Items from a data source

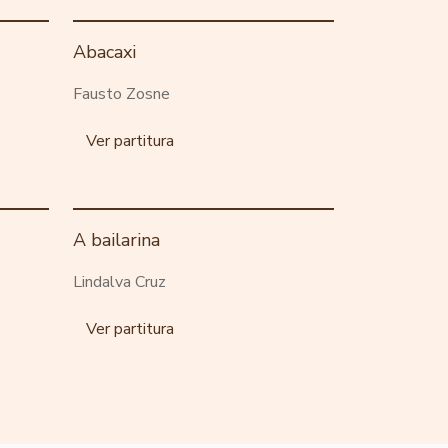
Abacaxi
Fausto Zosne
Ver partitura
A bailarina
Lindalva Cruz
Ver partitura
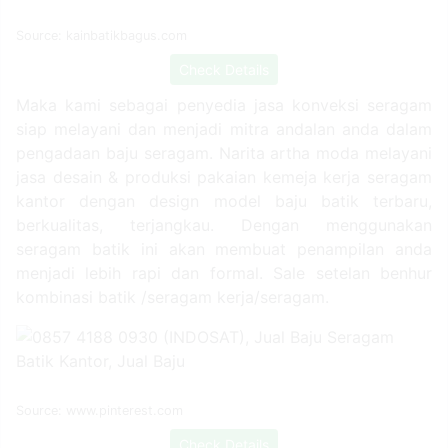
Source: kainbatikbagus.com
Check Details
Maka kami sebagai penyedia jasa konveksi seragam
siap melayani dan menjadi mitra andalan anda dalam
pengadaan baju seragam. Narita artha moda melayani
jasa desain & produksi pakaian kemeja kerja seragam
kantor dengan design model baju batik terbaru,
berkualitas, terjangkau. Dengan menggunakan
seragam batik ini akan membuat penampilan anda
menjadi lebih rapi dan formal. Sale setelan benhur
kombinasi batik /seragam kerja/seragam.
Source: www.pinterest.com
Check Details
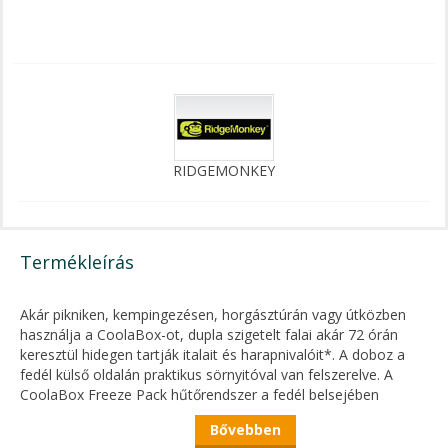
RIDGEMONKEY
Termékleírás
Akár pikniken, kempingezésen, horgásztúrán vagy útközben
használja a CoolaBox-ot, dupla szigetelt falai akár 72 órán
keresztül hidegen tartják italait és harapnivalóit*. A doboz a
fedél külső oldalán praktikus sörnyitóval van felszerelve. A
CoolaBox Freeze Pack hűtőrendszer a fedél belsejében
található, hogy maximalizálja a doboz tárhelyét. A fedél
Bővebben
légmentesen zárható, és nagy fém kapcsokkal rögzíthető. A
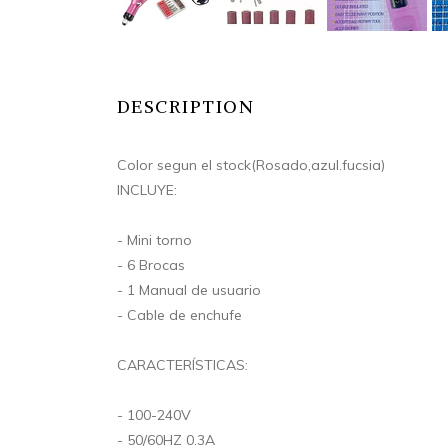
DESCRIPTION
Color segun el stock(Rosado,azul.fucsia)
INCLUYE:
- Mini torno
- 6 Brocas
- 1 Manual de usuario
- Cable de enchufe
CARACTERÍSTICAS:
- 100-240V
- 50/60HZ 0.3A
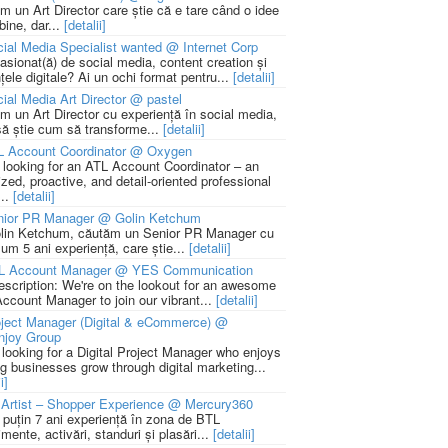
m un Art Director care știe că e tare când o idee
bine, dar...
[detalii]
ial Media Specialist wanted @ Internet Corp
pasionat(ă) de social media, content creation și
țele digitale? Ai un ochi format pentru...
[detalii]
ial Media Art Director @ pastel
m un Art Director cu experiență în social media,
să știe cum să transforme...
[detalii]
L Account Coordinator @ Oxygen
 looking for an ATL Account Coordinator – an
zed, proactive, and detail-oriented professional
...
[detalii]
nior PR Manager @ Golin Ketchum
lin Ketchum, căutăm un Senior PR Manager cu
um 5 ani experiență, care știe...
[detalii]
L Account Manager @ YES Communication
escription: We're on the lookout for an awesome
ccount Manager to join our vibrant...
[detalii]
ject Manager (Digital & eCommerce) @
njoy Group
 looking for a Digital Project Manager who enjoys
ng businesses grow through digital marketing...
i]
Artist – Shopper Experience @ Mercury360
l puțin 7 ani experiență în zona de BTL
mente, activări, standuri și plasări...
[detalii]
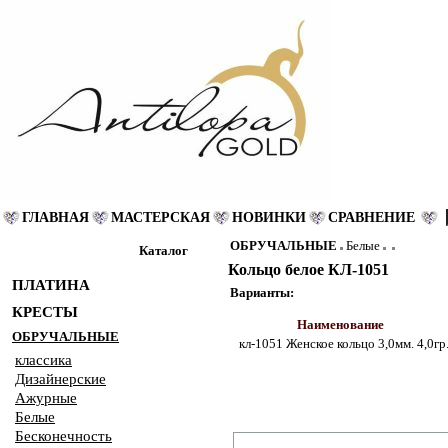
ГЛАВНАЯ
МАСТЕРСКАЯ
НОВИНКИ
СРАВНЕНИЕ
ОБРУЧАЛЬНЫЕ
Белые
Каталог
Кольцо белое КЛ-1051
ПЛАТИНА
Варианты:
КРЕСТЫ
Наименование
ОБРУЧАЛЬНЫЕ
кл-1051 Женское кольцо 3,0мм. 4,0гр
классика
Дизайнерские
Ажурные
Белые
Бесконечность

WHAT TO WORK ON: A word-for-word copy of the lines from the one with "mente, activări, standuri și plasări..." through the last line of the data above is required, with both end lines included and no pictures.

SOLUTION:
mente, activări, standuri și plasări...
[detalii]
ГЛАВНАЯ
МАСТЕРСКАЯ
НОВИНКИ
СРАВНЕНИЕ
ОБРУЧАЛЬНЫЕ
Белые
Каталог
Кольцо белое КЛ-1051
ПЛАТИНА
Варианты:
КРЕСТЫ
Наименование
ОБРУЧАЛЬНЫЕ
кл-1051 Женское кольцо 3,0мм. 4,0гр
классика
Дизайнерские
Ажурные
Белые
Бесконечность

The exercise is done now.